A “significant security issue” prompted the state’s largest university to sever its server from the internet on Sunday, leading to an internet outage for students on its Ann Arbor and Dearborn campuses on the first day fall classes began Monday. UM’s Flint campus was largely unaffected.
UM Regent Paul Brown, a venture capitalist who invests in early-stage technologies that often includes security technologies, said the regents have only been given a brief overview of what happened.
“It was a targeted attack on our institution,” said Brown. “With IT security, it’s not an ‘if’ but a ‘when.'”
UM has invested significantly in information security with resources and world class experts, Brown added.
“It is one of our highest priorities,” Brown said. “Our operations are so dependent on IT, both in the educational and the medical (spheres).
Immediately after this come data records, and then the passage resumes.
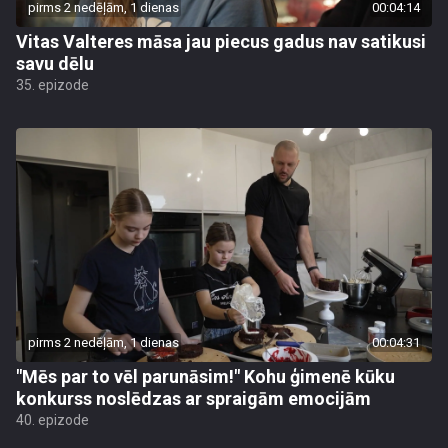
pirms 2 nedēļām, 1 dienas
00:04:14
Vitas Valteres māsa jau piecus gadus nav satikusi
savu dēlu
35. epizode
pirms 2 nedēļām, 1 dienas
00:04:31
"Mēs par to vēl parunāsim!" Kohu ģimenē kūku
konkurss noslēdzas ar spraigām emocijām
40. epizode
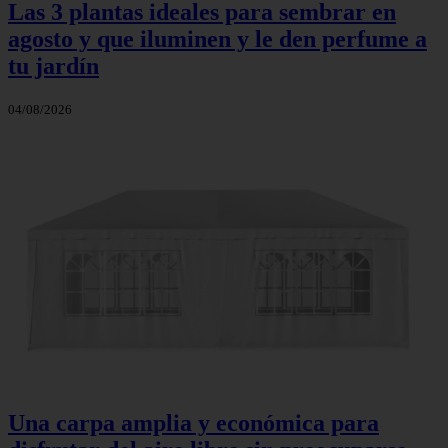
Las 3 plantas ideales para sembrar en
agosto y que iluminen y le den perfume a
tu jardín
04/08/2026
Una carpa amplia y económica para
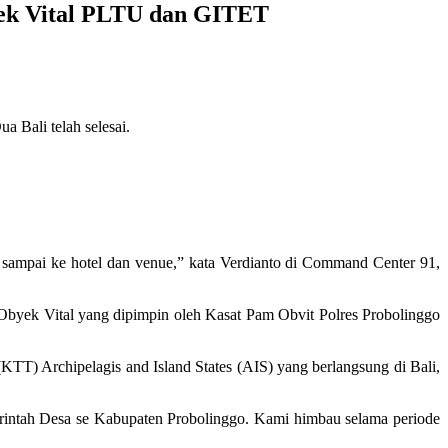
ek Vital PLTU dan GITET
 Bali telah selesai.
a sampai ke hotel dan venue,” kata Verdianto di Command Center 91,
Obyek Vital yang dipimpin oleh Kasat Pam Obvit Polres Probolinggo
KTT) Archipelagis and Island States (AIS) yang berlangsung di Bali,
intah Desa se Kabupaten Probolinggo. Kami himbau selama periode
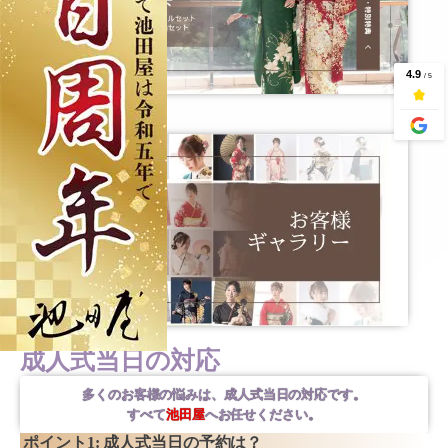
成人式当日の対応
多くのお客様の悩みは、成人式当日の対応です。
すべて
池田屋
へお任せください。
ポイント1: 成人式当日の予約は？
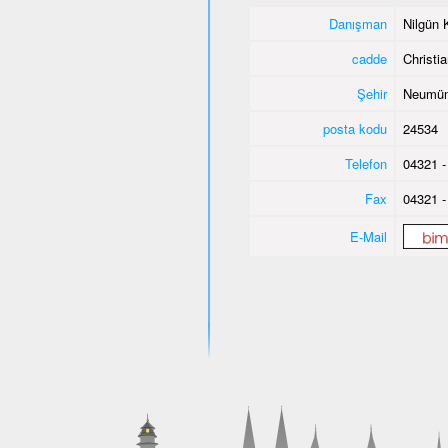
Danışman
Nilgün 
cadde
Christi
Şehir
Neumün
posta kodu
24534
Telefon
04321 -
Fax
04321 -
E-Mail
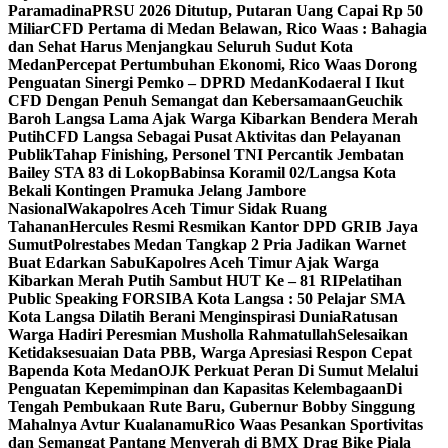
Paramadina
PRSU 2026 Ditutup, Putaran Uang Capai Rp 50
Miliar
CFD Pertama di Medan Belawan, Rico Waas : Bahagia
dan Sehat Harus Menjangkau Seluruh Sudut Kota
Medan
Percepat Pertumbuhan Ekonomi, Rico Waas Dorong
Penguatan Sinergi Pemko – DPRD Medan
Kodaeral I Ikut
CFD Dengan Penuh Semangat dan Kebersamaan
Geuchik
Baroh Langsa Lama Ajak Warga Kibarkan Bendera Merah
Putih
CFD Langsa Sebagai Pusat Aktivitas dan Pelayanan
Publik
Tahap Finishing, Personel TNI Percantik Jembatan
Bailey STA 83 di Lokop
Babinsa Koramil 02/Langsa Kota
Bekali Kontingen Pramuka Jelang Jambore
Nasional
Wakapolres Aceh Timur Sidak Ruang
Tahanan
Hercules Resmi Resmikan Kantor DPD GRIB Jaya
Sumut
Polrestabes Medan Tangkap 2 Pria Jadikan Warnet
Buat Edarkan Sabu
Kapolres Aceh Timur Ajak Warga
Kibarkan Merah Putih Sambut HUT Ke – 81 RI
Pelatihan
Public Speaking FORSIBA Kota Langsa : 50 Pelajar SMA
Kota Langsa Dilatih Berani Menginspirasi Dunia
Ratusan
Warga Hadiri Peresmian Musholla Rahmatullah
Selesaikan
Ketidaksesuaian Data PBB, Warga Apresiasi Respon Cepat
Bapenda Kota Medan
OJK Perkuat Peran Di Sumut Melalui
Penguatan Kepemimpinan dan Kapasitas Kelembagaan
Di
Tengah Pembukaan Rute Baru, Gubernur Bobby Singgung
Mahalnya Avtur Kualanamu
Rico Waas Pesankan Sportivitas
dan Semangat Pantang Menyerah di BMX Drag Bike Piala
Those operations need to run securely because of the information and data we possess.
“Our highest priority is the security of the information and the operations of the institution,” Brown continued. “I know that our administration is working day and night to achieve both of those things.”
UM information and technology services reported progress Tuesday afternoon in service restoration after President Santa Ono sent a letter to the campus community thanking everyone for their patience as the university works to resolve the situation.
“Our Information Technology Services teams, working together with leading cybersecurity service providers, are working tirelessly to resolve this disruption and I want to personally thank them for their dedication to this critical effort,” Ono wrote. “The investigative work into the security issue continues. As noted in Monday’s message to the community, our U-M Division of Public Safety and Security and federal law enforcement partners are involved in this investigation. … While we will continue to share as much information as possible as this work progresses, we are not able to share any information that might compromise the investigation.”
Avi Rubin, a computer science professor at Johns Hopkins University, called UM’s move “highly unusual.”
“I have not heard of a major university to be offline like this,” said Rubin, technical director of the JHU Information Security Institute. “It sounds like it’s very serious.”
But Rubin, a UM alumnus who earned his bachelor, master and PHD degrees in computer science, said UM has a “very highly skilled” information and technology team. He said he is confident the team made decisions that were well thought-out and will get the university’s internet restored as soon as it possibly can.
“I have a lot of confidence that the university will recover quickly with the least amount of damage,” Rubin said.
The university’s information and technology services posted an update Tuesday afternoon on X, formerly known as Twitter, that, “our team has made significant progress over the past 24 hours.
“All students, faculty, and staff can now authenticate into their U-M accounts and access http://umich.edu when using off-campus or cellular networks,” the update said. “Off-campus/cellular network access has also been restored to cloud-based services like Google products, Canvas, Adobe Creative Suite, Zoom, Wolverine Access, Dropbox, Slack, Duo, Wolverine Access, and more.
“We also continue to focus on restoring wiFi and internet access. Further announcements will be made on https://umich.edu and @umichtech.”
Teams have been working around the clock to address the issue at UM, Ono said in his statement. On Monday, UM reported that some cloud services were back online and could be reached with cellular or off-campus networks. But it may take a few days before all connectivity is back to normal, officials said.
The clinical applications at Michigan Medicine, UM’s hospital system, are functioning, officials said, and patient care has not been disrupted.